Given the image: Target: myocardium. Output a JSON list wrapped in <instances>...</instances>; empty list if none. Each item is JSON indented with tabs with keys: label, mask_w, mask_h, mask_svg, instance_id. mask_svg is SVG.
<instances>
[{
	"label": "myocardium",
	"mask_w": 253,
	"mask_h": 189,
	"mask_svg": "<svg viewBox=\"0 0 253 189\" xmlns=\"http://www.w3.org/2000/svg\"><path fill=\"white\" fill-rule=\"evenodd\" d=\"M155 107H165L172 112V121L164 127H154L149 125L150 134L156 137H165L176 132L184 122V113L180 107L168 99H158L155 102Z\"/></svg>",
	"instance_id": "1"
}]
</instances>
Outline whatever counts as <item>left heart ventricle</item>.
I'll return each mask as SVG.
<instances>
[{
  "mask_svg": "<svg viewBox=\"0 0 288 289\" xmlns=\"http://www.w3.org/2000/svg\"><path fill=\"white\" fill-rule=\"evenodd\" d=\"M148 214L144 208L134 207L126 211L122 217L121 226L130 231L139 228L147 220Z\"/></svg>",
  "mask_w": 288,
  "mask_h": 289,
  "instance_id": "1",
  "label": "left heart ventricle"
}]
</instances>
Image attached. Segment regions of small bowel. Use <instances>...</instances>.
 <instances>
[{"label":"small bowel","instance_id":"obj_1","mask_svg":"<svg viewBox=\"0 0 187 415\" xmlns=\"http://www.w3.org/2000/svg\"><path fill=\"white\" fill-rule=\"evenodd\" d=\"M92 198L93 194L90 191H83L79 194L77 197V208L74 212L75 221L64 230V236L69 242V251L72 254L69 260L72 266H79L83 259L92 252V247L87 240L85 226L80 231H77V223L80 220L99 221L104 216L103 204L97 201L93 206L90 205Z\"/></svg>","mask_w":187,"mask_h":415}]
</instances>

→ **What this task involves**
Copy out all the entries exactly once more.

→ **Task solution**
Given the image: Target: myocardium. Output a JSON list wrapped in <instances>...</instances>; empty list if none. Each item is JSON indented with tabs with keys: label, mask_w, mask_h, mask_svg, instance_id. mask_svg is SVG.
<instances>
[{
	"label": "myocardium",
	"mask_w": 253,
	"mask_h": 189,
	"mask_svg": "<svg viewBox=\"0 0 253 189\" xmlns=\"http://www.w3.org/2000/svg\"><path fill=\"white\" fill-rule=\"evenodd\" d=\"M155 107H165L172 112V121L164 127H154L149 125L150 134L156 137H165L176 132L184 122V113L180 107L168 99H158L155 102Z\"/></svg>",
	"instance_id": "1"
}]
</instances>
Outline whatever counts as <item>left heart ventricle</item>.
I'll return each mask as SVG.
<instances>
[{
  "mask_svg": "<svg viewBox=\"0 0 288 289\" xmlns=\"http://www.w3.org/2000/svg\"><path fill=\"white\" fill-rule=\"evenodd\" d=\"M148 214L144 208L134 207L126 211L122 217L121 226L130 231L139 228L147 220Z\"/></svg>",
  "mask_w": 288,
  "mask_h": 289,
  "instance_id": "1",
  "label": "left heart ventricle"
}]
</instances>
Image attached. Segment regions of small bowel. Use <instances>...</instances>.
 <instances>
[{"label":"small bowel","instance_id":"obj_1","mask_svg":"<svg viewBox=\"0 0 187 415\" xmlns=\"http://www.w3.org/2000/svg\"><path fill=\"white\" fill-rule=\"evenodd\" d=\"M92 198L93 194L90 191H83L79 194L77 197V208L74 212L75 221L64 230V236L69 242V251L72 254L69 260L72 266H79L83 259L92 252V247L87 240L85 226L80 231H77V223L80 220L99 221L104 216L103 204L97 201L93 206L90 205Z\"/></svg>","mask_w":187,"mask_h":415}]
</instances>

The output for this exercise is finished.